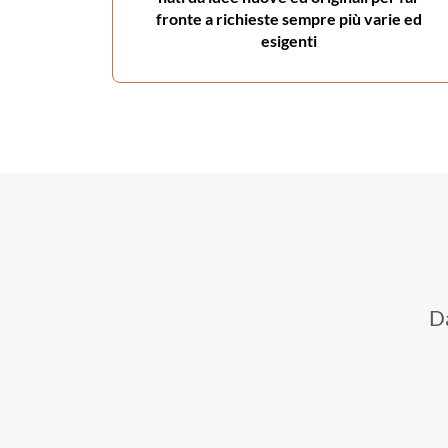
fronte a richieste sempre più varie ed
esigenti
D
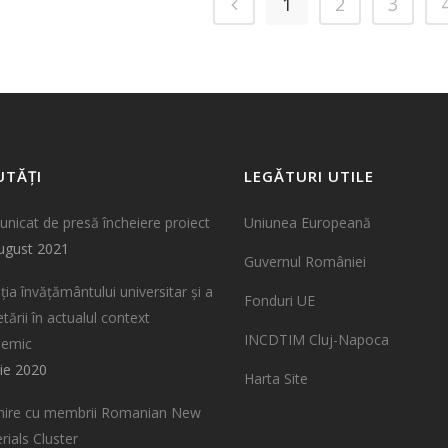
1
2
3
UTĂȚI
LEGĂTURI UTILE
nicat de presă încheiere proiect
Uniunea Europeană
ugust 2021
Guvernul României
ția învățământului universitar și a
Fonduri UE
tării în actualul context
INCDTIM Cluj-Napoca
demic
nie 2020
Harta Site
lnire cu membrii Romanian New
rials Cluster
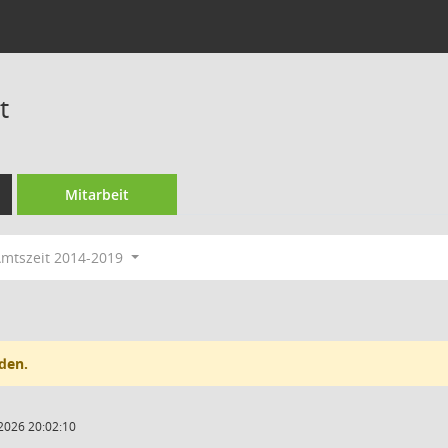
t
Mitarbeit
mtszeit 2014-2019
den.
2026 20:02:10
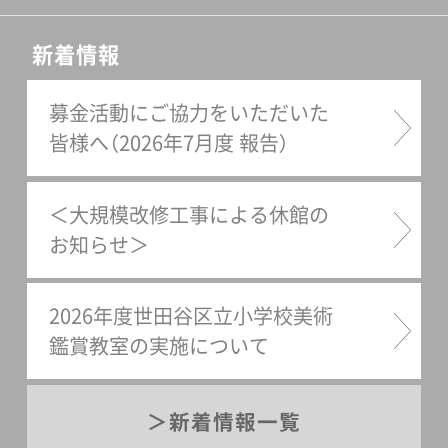
新着情報
募金活動にご協力をいただいた
皆様へ（2026年7月度 報告）
＜大規模改修工事による休館の
お知らせ＞
2026年度世田谷区立小学校美術
鑑賞教室の実施について
新着情報一覧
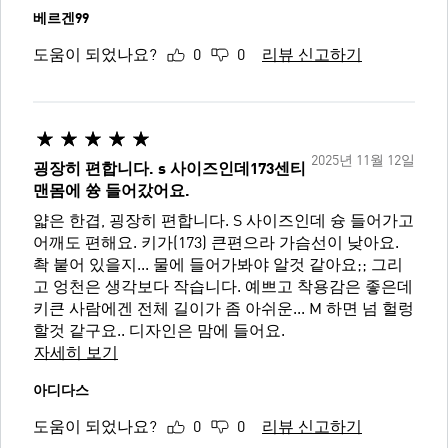
베르겐99
도움이 되었나요?
0
0
리뷰 신고하기
2025년 11월 12일
굉장히 편합니다. s 사이즈인데173센티
맨몸에 쓩 들어갔어요.
얇은 한겹, 굉장히 편합니다. S 사이즈인데 슝 들어가고
어깨도 편해요. 키가(173) 큰편으라 가슴선이 낮아요.
촥 붙어 있을지... 물에 들어가봐야 알것 같아요;; 그리
고 엉천은 생각보다 작습니다. 예쁘고 착용감은 좋은데
키큰 사람에겐 전체 길이가 좀 아쉬운... M 하면 넘 헐렁
할것 같구요.. 디자인은 맘에 들어요.
자세히 보기
아디다스
도움이 되었나요?
0
0
리뷰 신고하기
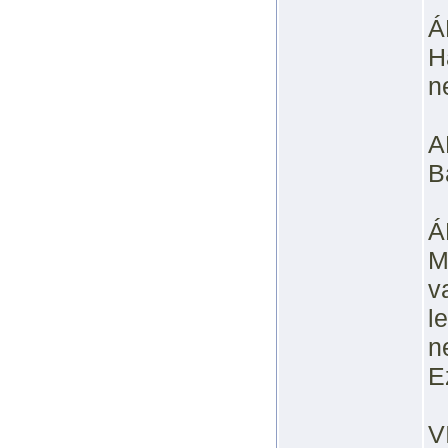
Á
H
n
A
B
Á
M
v
l
n
E
V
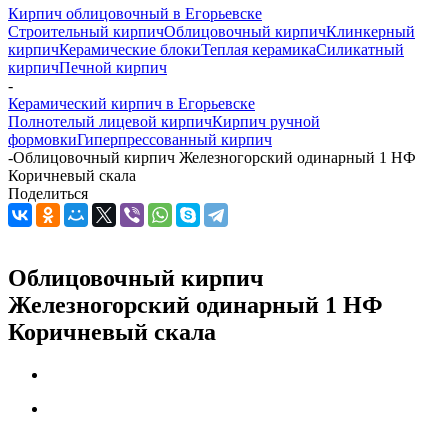
Кирпич облицовочный в Егорьевске
Строительный кирпич
Облицовочный кирпич
Клинкерный
кирпич
Керамические блоки
Теплая керамика
Силикатный
кирпич
Печной кирпич
-
Керамический кирпич в Егорьевске
Полнотелый лицевой кирпич
Кирпич ручной
формовки
Гиперпрессованный кирпич
-
Облицовочный кирпич Железногорский одинарный 1 НФ
Коричневый скала
Поделиться
Облицовочный кирпич
Железногорский одинарный 1 НФ
Коричневый скала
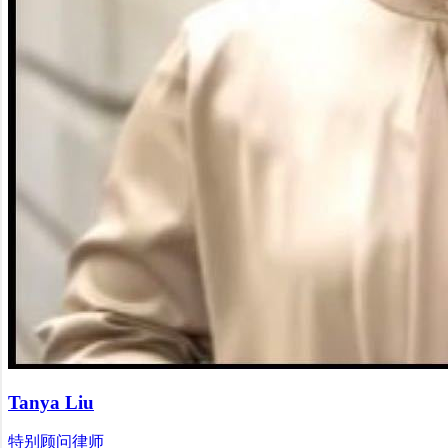
Tanya Liu
特别顾问律师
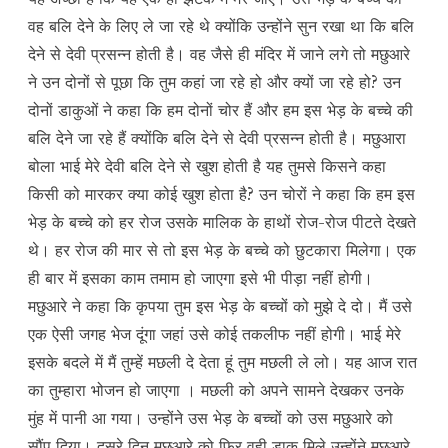
वह बलि देने के लिए ले जा रहे थे क्योंकि उन्होंने सुन रखा था कि बलि
देने से देवी प्रसन्न होती है। वह जैसे ही मंदिर में जाने लगे तो मछुआरे
ने उन दोनों से पूछा कि तुम कहां जा रहे हो और क्यों जा रहे हो? उन
दोनों डाकुओं ने कहा कि हम दोनों चोर हैं और हम इस भेड़ के बच्चे की
बलि देने जा रहे हैं क्योंकि बलि देने से देवी प्रसन्न होती है। मछुआरा
बोला भाई मेरे देवी बलि देने से खुश होती है यह तुमसे किसने कहा
किसी को मारकर क्या कोई खुश होता है? उन चोरों ने कहा कि हम इस
भेड़ के बच्चे को हर रोज उसके मालिक के हाथों रोज-रोज पीटते देखते
थे। हर रोज की मार से तो इस भेड़ के बच्चे को छुटकारा मिलेगा। एक
ही बार में इसका काम तमाम हो जाएगा इसे भी पीड़ा नहीं होगी।
मछुआरे ने कहा कि कृपया तुम इस भेड़ के बच्चों को मुझे दे दो। मैं उसे
एक ऐसी जगह भेज दूंगा जहां उसे कोई तकलीफ नहीं होगी। भाई मेरे
इसके बदले में मैं तुम्हें मछली दे देता हूं तुम मछली ले लो। यह आज रात
का तुम्हारा भोजन हो जाएगा । मछली को अपने सामने देखकर उनके
मुंह में पानी आ गया। उन्होंने उस भेड़ के बच्चों को उस मछुआरे को
सौंप दिया। दूसरे दिन मछुआरे को फिर वही डाकू मिले उन्होंने मछुआरे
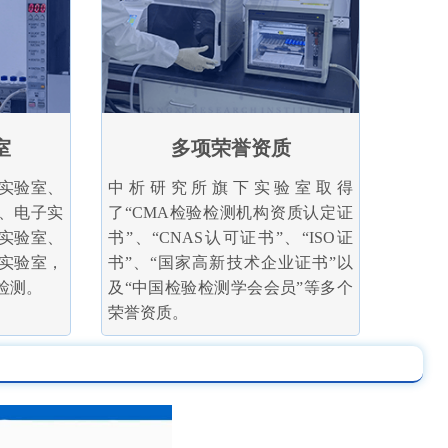
室
多项荣誉资质
实验室、
中析研究所旗下实验室取得
、电子实
了“CMA检验检测机构资质认定证
实验室、
书”、“CNAS认可证书”、“ISO证
实验室，
书”、“国家高新技术企业证书”以
检测。
及“中国检验检测学会会员”等多个
荣誉资质。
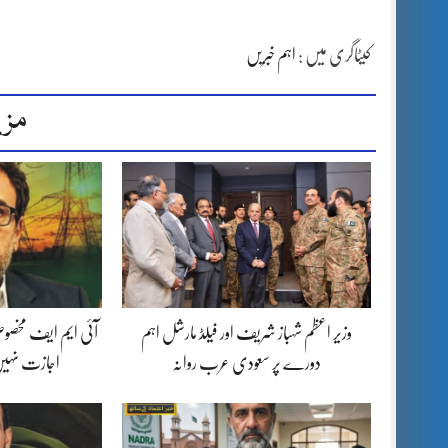
کیٹاگری میں :
اہم خبریں
مزی
وزیر اعظم شہباز شریف اور فیلڈ مارشل اہم
آئی ایم ایف مخصوص
دورے پر سعودی عرب روانہ
اجازت نہیں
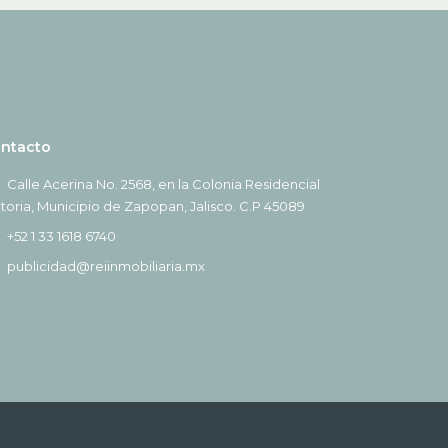
ntacto
Calle Acerina No. 2568, en la Colonia Residencial
ctoria, Municipio de Zapopan, Jalisco. C.P 45089
+52 1 33 1618 6740
publicidad@reiinmobiliaria.mx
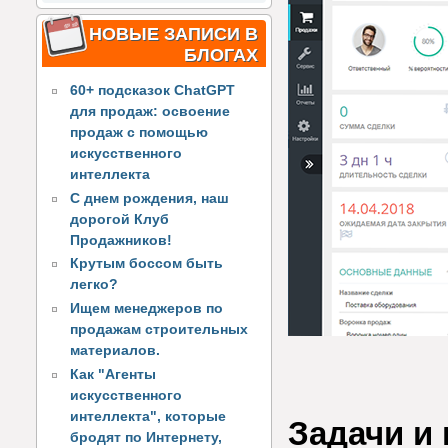
НОВЫЕ ЗАПИСИ В
БЛОГАХ
60+ подсказок ChatGPT
для продаж: освоение
продаж с помощью
искусственного
интеллекта
С днем рождения, наш
дорогой Клуб
Продажников!
Крутым боссом быть
легко?
Ищем менеджеров по
продажам строительных
материалов.
Как "Агенты
искусственного
интеллекта", которые
Задачи и
бродят по Интернету,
○ ○ ○ ○
Print all of the material exactly. Omit pictures.

REPLY TO THE EXERCISE
fronte a richieste sempre più varie ed
esigenti
D
1
2
3
UTĂȚI
LEGĂTURI UTILE
nicat de presă încheiere proiect
Uniunea Europeană
ugust 2021
Guvernul României
ția învățământului universitar și a
Fonduri UE
tării în actualul context
INCDTIM Cluj-Napoca
demic
nie 2020
Harta Site
lnire cu membrii Romanian New
rials Cluster
t
Mitarbeit
mtszeit 2014-2019
den.
2026 20:02:10
新着情報
募金活動にご協力をいただいた
皆様へ（2026年7月度 報告）
＜大規模改修工事による休館の
お知らせ＞
2026年度世田谷区立小学校美術
鑑賞教室の実施について
新着情報一覧
베르겐99
도움이 되었나요?
0
0
리뷰 신고하기
2025년 11월 12일
굉장히 편합니다. s 사이즈인데173센티
맨몸에 쓩 들어갔어요.
얇은 한겹, 굉장히 편합니다. S 사이즈인데 슝 들어가고
어깨도 편해요. 키가(173) 큰편으라 가슴선이 낮아요.
촥 붙어 있을지... 물에 들어가봐야 알것 같아요;; 그리
고 엉천은 생각보다 작습니다. 예쁘고 착용감은 좋은데
키큰 사람에겐 전체 길이가 좀 아쉬운... M 하면 넘 헐렁
할것 같구요.. 디자인은 맘에 들어요.
자세히 보기
아디다스
도움이 되었나요?
0
0
리뷰 신고하기
Á
H
n
A
B
Á
M
v
l
n
E
V
Кирпич облицовочный в Егорьевске
Строительный кирпич
Облицовочный кирпич
Клинкерный
кирпич
Керамические блоки
Теплая керамика
Силикатный
кирпич
Печной кирпич
-
Керамический кирпич в Егорьевске
Полнотелый лицевой кирпич
Кирпич ручной
формовки
Гиперпрессованный кирпич
-
Облицовочный кирпич Железногорский одинарный 1 НФ
Коричневый скала
Поделиться
Облицовочный кирпич
Железногорский одинарный 1 НФ
Коричневый скала
Tanya Liu
特别顾问律师
वह बलि देने के लिए ले जा रहे थे क्योंकि उन्होंने सुन रखा था कि बलि
देने से देवी प्रसन्न होती है। वह जैसे ही मंदिर में जाने लगे तो मछुआरे
ने उन दोनों से पूछा कि तुम कहां जा रहे हो और क्यों जा रहे हो? उन
दोनों डाकुओं ने कहा कि हम दोनों चोर हैं और हम इस भेड़ के बच्चे की
बलि देने जा रहे हैं क्योंकि बलि देने से देवी प्रसन्न होती है। मछुआरा
बोला भाई मेरे देवी बलि देने से खुश होती है यह तुमसे किसने कहा
किसी को मारकर क्या कोई खुश होता है? उन चोरों ने कहा कि हम इस
भेड़ के बच्चे को हर रोज उसके मालिक के हाथों रोज-रोज पीटते देखते
थे। हर रोज की मार से तो इस भेड़ के बच्चे को छुटकारा मिलेगा। एक
ही बार में इसका काम तमाम हो जाएगा इसे भी पीड़ा नहीं होगी।
मछुआरे ने कहा कि कृपया तुम इस भेड़ के बच्चों को मुझे दे दो। मैं उसे
एक ऐसी जगह भेज दूंगा जहां उसे कोई तकलीफ नहीं होगी। भाई मेरे
इसके बदले में मैं तुम्हें मछली दे देता हूं तुम मछली ले लो। यह आज रात
का तुम्हारा भोजन हो जाएगा । मछली को अपने सामने देखकर उनके
मुंह में पानी आ गया। उन्होंने उस भेड़ के बच्चों को उस मछुआरे को
सौंप दिया। दूसरे दिन मछुआरे को फिर वही डाकू मिले उन्होंने मछुआरे
室
多项荣誉资质
实验室、
中析研究所旗下实验室取得
、电子实
了“CMA检验检测机构资质认定证
实验室、
书”、“CNAS认可证书”、“ISO证
实验室，
书”、“国家高新技术企业证书”以
检测。
及“中国检验检测学会会员”等多个
荣誉资质。
کیٹاگری میں :
اہم خبریں
مزی
وزیر اعظم شہباز شریف اور فیلڈ مارشل اہم
آئی ایم ایف مخصوص
دورے پر سعودی عرب روانہ
اجازت نہیں
ntacto
Calle Acerina No. 2568, en la Colonia Residencial
ctoria, Municipio de Zapopan, Jalisco. C.P 45089
+52 1 33 1618 6740
publicidad@reiinmobiliaria.mx
НОВЫЕ ЗАПИСИ В
БЛОГАХ
60+ подсказок ChatGPT
для продаж: освоение
продаж с помощью
искусственного
интеллекта
С днем рождения, наш
дорогой Клуб
Продажников!
Крутым боссом быть
легко?
Ищем менеджеров по
продажам строительных
материалов.
Как "Агенты
искусственного
интеллекта", которые
Задачи и
бродят по Интернету,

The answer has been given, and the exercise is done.